Start of Extracted entries

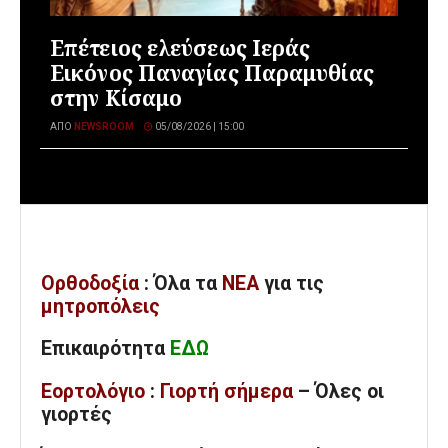
Επέτειος ελεύσεως Ιεράς
Εικόνος Παναγίας Παραμυθίας
στην Κίσαμο
ΑΠΌ
NEWSROOM
05/08/2026 | 15:00
Ορθοδοξία
: Όλα
τα
ΝΕΑ
για τις
μητροπόλεις
Επικαιρότητα
ΕΔΩ
Εορτολόγιο
:
Γιορτή σήμερα
– Όλες οι
γιορτές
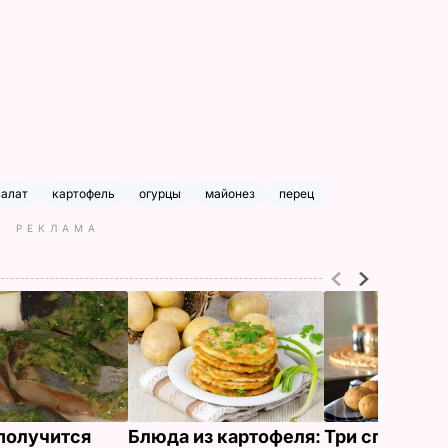
салат
картофель
огурцы
майонез
перец
РЕКЛАМА
 получится
Блюда из картофеля:
Три способа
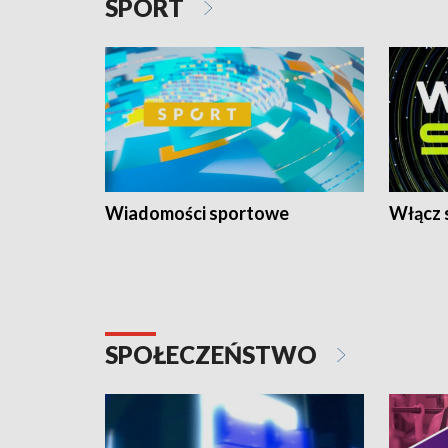
SPORT
Wiadomości sportowe
Włącz 
SPOŁECZEŃSTWO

End of Extracted entries

The records must be restated word for word, apart from any images.

_Exercise answer:_
Επέτειος ελεύσεως Ιεράς
Εικόνος Παναγίας Παραμυθίας
στην Κίσαμο
ΑΠΌ
NEWSROOM
05/08/2026 | 15:00
Ορθοδοξία
: Όλα
τα
ΝΕΑ
για τις
μητροπόλεις
Επικαιρότητα
ΕΔΩ
Εορτολόγιο
:
Γιορτή σήμερα
– Όλες οι
γιορτές
салат
картофель
огурцы
майонез
перец
РЕКЛАМА
 получится
Блюда из картофеля:
Три способа
SPORT
Wiadomości sportowe
Włącz 
SPOŁECZEŃSTWO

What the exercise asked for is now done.